» **YOUR INSTRUCTIONS**: Wherever "living" shows up in the records below, copy the whole line.

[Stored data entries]

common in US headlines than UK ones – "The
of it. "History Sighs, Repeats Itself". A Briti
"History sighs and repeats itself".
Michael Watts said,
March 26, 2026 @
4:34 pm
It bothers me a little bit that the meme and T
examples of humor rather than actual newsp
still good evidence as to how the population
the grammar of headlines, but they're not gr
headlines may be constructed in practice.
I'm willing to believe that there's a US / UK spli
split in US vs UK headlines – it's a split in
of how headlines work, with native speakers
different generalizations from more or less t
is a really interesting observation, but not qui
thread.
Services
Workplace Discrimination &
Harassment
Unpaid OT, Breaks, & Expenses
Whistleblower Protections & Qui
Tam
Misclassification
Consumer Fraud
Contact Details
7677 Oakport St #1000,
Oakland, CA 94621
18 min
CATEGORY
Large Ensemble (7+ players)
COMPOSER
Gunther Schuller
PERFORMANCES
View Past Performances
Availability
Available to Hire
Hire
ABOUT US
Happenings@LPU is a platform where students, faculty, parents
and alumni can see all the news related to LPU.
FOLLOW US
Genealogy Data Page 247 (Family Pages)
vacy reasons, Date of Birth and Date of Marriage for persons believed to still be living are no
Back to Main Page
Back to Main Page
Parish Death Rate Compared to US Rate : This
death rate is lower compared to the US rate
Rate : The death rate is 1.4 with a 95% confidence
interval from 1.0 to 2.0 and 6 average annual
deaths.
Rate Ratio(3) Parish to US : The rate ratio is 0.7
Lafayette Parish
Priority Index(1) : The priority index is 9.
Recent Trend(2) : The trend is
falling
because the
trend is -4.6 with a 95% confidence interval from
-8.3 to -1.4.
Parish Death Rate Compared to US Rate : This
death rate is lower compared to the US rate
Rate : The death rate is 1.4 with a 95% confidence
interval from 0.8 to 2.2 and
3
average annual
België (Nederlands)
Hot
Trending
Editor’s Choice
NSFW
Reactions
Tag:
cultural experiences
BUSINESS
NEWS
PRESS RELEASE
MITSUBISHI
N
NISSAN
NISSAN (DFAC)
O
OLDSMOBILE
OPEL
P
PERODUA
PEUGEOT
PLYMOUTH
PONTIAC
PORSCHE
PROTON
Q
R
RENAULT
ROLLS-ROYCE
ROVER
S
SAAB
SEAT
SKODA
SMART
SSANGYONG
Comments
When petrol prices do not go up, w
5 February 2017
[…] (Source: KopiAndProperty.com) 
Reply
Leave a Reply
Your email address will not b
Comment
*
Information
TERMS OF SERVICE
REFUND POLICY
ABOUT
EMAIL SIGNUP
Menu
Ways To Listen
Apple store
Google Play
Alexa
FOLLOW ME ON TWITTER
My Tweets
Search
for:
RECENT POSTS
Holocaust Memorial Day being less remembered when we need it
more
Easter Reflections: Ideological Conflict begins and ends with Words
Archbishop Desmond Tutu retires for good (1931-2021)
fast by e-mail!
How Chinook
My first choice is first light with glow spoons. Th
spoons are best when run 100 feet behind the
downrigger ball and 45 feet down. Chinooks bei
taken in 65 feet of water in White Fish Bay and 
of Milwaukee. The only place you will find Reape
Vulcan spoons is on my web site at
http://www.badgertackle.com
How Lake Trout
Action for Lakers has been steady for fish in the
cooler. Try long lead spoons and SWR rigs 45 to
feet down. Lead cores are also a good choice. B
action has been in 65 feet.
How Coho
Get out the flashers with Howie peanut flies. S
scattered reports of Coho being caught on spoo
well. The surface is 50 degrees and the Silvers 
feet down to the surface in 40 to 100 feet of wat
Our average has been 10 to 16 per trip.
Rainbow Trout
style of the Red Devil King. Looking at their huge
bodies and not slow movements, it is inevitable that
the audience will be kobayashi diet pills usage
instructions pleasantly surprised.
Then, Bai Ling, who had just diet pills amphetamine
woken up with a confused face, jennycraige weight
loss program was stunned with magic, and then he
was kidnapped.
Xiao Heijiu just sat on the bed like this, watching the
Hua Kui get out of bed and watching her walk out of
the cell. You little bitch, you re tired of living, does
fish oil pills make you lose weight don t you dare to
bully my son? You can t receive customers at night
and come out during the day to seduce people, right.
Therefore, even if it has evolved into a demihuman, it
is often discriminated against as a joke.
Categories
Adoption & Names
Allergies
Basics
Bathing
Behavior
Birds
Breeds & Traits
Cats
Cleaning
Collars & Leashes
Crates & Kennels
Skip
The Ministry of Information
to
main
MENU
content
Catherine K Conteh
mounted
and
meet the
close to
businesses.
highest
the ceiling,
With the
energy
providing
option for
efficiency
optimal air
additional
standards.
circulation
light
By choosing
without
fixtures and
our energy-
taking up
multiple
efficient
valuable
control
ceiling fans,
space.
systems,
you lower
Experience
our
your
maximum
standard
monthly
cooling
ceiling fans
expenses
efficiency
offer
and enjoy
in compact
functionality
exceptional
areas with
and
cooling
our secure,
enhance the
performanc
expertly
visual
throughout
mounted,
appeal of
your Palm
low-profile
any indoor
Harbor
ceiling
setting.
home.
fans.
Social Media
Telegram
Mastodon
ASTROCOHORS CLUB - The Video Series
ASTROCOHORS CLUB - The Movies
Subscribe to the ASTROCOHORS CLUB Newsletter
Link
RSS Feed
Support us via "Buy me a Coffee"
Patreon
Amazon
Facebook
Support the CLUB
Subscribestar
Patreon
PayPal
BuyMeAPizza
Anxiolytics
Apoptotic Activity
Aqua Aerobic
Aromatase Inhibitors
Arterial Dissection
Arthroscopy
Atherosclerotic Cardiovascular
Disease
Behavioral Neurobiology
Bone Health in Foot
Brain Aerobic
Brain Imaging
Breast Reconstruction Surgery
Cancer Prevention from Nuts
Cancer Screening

» **THE ANSWER**:
vacy reasons, Date of Birth and Date of Marriage for persons believed to still be living are no
the cell. You little bitch, you re tired of living, does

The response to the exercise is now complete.